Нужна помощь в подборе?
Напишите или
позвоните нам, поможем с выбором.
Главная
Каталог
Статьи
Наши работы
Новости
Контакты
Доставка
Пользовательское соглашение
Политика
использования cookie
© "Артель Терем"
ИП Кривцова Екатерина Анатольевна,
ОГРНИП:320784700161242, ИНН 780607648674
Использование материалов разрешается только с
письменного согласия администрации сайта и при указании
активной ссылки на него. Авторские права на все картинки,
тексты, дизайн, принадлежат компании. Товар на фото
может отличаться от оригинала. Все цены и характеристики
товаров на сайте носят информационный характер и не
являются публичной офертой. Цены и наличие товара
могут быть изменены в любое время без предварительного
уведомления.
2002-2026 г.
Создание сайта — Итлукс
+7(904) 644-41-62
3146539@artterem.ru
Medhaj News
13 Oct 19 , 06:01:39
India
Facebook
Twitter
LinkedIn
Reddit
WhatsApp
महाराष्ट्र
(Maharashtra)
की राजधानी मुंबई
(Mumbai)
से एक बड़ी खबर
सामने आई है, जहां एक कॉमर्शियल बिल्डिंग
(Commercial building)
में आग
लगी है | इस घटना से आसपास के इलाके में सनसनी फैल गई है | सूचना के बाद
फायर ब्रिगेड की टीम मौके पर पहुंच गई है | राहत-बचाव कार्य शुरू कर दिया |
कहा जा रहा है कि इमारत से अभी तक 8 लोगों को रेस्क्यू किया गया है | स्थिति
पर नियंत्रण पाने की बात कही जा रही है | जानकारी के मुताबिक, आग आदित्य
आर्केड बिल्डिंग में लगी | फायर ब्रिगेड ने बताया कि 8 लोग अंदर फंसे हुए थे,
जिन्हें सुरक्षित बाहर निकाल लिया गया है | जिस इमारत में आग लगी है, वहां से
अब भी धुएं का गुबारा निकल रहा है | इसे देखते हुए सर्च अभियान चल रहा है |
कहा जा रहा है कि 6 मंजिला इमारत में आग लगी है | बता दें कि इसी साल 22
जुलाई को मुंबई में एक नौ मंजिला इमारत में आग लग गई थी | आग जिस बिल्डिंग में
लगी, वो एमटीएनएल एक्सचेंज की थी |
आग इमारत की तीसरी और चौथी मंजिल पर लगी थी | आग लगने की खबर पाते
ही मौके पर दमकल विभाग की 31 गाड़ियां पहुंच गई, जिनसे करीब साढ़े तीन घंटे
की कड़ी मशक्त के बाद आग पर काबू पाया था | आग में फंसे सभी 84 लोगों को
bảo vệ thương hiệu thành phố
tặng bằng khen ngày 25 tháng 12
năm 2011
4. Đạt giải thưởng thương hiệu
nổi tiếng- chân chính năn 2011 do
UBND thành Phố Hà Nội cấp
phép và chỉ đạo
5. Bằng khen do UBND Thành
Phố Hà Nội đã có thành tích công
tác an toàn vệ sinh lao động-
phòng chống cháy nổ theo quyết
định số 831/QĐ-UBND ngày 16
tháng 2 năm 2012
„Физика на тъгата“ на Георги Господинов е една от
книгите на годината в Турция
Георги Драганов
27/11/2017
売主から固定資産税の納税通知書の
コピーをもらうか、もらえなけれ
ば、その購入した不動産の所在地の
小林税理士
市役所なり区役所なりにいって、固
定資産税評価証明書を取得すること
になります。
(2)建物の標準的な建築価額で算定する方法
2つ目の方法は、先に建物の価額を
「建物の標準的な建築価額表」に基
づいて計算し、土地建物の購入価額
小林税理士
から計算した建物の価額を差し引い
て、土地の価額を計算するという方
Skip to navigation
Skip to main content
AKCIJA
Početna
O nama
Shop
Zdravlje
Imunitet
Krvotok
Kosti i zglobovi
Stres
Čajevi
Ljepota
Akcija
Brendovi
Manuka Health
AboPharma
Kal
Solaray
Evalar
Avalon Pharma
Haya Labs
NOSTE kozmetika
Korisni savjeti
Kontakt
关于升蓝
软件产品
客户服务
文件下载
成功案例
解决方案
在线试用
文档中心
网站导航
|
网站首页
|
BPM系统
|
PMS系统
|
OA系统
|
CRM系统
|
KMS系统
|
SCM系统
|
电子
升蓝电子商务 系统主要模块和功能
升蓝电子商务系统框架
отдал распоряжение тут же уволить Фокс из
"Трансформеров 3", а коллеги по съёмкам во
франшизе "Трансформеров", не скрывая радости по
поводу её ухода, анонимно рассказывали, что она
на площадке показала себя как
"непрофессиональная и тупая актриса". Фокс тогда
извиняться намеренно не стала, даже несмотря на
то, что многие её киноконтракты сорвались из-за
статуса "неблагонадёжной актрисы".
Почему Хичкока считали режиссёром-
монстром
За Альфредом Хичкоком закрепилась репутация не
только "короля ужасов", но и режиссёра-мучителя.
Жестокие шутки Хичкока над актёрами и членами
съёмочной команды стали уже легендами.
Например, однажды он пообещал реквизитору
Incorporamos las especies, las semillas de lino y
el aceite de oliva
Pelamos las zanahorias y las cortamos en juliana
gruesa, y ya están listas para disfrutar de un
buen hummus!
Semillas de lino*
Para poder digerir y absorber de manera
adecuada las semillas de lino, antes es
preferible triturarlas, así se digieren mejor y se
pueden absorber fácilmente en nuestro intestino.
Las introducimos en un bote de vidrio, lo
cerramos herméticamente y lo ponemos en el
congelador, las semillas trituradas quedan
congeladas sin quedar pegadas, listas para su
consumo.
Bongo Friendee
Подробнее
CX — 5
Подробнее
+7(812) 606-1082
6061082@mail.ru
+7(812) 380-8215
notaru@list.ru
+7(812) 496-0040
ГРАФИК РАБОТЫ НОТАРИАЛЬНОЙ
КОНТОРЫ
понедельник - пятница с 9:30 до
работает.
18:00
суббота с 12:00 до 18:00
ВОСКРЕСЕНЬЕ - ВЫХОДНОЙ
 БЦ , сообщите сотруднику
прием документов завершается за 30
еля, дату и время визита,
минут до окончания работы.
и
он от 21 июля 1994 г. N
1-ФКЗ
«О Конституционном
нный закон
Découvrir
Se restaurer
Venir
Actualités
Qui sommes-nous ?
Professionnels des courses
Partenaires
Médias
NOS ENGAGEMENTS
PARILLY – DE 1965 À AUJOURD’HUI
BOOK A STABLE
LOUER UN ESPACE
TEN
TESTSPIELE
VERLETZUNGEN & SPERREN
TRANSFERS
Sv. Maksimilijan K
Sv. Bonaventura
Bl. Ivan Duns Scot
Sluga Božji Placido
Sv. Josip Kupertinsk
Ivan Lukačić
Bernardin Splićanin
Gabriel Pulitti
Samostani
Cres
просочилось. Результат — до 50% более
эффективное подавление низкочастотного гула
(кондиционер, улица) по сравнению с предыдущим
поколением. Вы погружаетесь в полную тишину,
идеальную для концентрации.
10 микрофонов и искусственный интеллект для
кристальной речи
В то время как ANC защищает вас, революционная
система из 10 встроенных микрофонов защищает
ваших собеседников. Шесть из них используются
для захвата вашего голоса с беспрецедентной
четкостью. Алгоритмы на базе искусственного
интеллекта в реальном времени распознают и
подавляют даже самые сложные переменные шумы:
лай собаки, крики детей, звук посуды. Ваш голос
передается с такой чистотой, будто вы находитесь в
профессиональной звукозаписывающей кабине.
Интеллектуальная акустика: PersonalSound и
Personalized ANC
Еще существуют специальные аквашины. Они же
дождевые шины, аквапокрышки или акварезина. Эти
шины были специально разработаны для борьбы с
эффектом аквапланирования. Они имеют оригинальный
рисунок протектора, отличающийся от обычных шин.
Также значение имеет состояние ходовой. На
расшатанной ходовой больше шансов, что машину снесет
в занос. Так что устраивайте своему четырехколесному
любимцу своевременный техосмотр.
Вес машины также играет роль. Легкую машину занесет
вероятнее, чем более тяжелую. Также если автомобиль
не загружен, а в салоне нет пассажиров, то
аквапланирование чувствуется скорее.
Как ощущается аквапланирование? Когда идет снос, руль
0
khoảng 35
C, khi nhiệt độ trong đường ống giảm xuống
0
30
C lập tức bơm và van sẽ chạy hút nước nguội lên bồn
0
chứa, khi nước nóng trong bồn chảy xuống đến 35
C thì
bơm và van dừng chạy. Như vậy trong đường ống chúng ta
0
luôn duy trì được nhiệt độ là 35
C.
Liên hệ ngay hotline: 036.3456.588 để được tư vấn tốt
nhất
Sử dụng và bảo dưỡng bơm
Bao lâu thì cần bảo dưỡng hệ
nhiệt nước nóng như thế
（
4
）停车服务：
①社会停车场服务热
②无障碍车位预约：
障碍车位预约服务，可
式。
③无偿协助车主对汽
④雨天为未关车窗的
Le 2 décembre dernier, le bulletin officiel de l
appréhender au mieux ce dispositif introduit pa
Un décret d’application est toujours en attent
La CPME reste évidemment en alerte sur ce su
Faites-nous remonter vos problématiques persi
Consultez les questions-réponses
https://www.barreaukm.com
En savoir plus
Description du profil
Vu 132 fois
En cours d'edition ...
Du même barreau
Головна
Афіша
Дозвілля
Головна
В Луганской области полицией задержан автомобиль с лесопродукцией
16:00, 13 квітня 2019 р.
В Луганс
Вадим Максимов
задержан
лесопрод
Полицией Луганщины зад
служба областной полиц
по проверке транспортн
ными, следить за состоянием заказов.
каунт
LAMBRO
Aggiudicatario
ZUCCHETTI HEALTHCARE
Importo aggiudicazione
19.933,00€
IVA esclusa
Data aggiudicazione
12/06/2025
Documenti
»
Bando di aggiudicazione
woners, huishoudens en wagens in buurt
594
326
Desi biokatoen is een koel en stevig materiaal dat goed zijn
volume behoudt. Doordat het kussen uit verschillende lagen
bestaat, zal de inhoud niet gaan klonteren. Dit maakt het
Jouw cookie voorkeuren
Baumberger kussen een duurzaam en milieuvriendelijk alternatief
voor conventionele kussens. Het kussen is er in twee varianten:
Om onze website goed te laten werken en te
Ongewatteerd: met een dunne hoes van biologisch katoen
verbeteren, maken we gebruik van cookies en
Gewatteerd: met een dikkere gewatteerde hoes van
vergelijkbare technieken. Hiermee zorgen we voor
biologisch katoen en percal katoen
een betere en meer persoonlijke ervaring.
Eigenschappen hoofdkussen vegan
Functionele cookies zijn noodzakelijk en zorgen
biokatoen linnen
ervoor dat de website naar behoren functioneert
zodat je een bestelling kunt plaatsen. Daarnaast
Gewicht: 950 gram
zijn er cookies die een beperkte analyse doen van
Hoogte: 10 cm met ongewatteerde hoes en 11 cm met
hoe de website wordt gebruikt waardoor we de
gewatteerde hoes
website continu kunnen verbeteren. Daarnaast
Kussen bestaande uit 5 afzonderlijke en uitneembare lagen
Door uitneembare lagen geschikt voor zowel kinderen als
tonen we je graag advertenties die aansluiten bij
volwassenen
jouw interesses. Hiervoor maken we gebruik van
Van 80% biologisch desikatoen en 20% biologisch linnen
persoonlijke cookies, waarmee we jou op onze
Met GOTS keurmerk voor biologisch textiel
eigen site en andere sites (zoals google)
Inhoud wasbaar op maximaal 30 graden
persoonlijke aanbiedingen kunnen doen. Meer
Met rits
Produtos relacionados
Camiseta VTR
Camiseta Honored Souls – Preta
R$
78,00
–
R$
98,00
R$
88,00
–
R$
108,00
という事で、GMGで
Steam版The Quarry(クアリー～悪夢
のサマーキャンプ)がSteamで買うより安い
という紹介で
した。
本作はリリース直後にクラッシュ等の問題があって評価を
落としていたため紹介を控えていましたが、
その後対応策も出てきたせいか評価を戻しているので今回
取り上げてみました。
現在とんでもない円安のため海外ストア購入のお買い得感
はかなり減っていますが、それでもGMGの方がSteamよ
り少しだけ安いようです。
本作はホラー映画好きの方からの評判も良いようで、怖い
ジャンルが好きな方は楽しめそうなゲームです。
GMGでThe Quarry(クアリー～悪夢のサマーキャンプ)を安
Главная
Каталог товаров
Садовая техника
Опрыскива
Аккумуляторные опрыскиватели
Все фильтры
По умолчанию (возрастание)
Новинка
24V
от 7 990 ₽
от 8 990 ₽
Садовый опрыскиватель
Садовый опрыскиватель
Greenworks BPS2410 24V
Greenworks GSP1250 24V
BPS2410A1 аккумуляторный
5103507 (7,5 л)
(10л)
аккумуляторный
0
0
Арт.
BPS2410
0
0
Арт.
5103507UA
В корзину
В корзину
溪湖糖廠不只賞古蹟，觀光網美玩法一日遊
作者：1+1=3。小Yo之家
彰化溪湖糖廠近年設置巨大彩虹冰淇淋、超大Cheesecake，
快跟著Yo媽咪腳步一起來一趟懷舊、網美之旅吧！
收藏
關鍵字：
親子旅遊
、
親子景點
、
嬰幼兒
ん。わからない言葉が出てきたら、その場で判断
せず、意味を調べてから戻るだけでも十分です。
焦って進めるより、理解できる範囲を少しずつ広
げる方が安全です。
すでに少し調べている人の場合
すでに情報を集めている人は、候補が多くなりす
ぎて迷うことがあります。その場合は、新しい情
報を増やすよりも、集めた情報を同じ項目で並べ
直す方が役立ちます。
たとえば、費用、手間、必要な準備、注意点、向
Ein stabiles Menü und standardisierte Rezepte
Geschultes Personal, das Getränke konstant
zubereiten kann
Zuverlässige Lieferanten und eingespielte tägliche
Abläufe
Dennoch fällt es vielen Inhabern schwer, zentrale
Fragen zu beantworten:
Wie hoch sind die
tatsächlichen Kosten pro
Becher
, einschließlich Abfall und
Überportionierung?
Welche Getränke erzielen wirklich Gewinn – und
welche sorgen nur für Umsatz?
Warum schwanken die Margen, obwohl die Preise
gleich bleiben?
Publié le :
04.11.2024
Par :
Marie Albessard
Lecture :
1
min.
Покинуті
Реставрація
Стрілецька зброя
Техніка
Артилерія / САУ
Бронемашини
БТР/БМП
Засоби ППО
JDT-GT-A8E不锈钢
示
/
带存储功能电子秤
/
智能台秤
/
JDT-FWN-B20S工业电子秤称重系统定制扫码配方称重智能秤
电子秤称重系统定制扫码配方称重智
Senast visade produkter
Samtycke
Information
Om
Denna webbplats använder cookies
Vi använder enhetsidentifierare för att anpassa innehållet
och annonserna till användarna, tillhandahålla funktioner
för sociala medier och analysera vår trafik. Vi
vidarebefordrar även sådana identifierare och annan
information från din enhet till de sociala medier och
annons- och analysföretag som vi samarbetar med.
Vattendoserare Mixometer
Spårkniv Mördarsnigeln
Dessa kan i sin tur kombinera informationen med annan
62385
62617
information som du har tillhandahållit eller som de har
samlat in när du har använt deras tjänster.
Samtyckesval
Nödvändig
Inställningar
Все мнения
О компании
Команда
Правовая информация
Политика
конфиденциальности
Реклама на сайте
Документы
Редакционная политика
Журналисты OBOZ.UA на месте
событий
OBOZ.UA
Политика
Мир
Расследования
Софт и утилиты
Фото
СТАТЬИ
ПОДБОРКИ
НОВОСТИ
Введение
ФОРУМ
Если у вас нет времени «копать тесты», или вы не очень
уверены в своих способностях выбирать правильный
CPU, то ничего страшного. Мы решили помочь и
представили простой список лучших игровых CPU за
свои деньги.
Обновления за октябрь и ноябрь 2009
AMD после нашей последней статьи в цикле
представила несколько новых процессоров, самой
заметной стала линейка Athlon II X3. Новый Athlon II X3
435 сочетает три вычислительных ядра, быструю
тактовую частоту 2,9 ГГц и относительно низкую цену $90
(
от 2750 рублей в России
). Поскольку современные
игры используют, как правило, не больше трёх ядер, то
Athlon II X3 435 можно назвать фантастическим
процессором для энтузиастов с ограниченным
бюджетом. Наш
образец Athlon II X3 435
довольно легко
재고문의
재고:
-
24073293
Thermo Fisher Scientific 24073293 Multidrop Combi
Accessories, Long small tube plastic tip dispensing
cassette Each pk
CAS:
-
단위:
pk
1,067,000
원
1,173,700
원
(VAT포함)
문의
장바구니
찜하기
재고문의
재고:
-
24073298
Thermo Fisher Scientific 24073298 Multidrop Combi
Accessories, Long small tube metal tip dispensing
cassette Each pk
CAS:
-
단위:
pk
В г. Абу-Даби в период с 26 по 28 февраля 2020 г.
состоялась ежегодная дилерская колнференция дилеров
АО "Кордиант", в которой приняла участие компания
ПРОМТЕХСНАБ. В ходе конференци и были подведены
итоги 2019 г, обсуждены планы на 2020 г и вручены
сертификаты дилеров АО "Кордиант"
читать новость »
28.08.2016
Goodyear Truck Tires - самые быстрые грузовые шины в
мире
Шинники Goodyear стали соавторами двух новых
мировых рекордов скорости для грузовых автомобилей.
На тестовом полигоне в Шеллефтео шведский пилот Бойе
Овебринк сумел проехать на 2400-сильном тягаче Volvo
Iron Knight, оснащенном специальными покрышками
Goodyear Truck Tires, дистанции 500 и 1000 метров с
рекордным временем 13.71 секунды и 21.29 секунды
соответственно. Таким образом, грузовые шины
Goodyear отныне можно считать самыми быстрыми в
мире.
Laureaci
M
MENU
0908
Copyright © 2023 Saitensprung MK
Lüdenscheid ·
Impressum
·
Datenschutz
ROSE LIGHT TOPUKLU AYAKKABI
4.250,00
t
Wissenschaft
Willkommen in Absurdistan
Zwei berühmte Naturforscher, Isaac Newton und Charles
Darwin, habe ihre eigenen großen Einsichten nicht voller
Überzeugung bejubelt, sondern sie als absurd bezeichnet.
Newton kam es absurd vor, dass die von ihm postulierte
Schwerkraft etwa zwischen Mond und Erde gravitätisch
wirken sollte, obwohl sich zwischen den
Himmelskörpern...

• Exercise objective:
Each line from the top of the entries above through the line containing "письменного согласия администрации" must be transcribed exactly, and no other line may appear.

• Task answer:
Нужна помощь в подборе?
Напишите или
позвоните нам, поможем с выбором.
Главная
Каталог
Статьи
Наши работы
Новости
Контакты
Доставка
Пользовательское соглашение
Политика
использования cookie
© "Артель Терем"
ИП Кривцова Екатерина Анатольевна,
ОГРНИП:320784700161242, ИНН 780607648674
Использование материалов разрешается только с
письменного согласия администрации сайта и при указании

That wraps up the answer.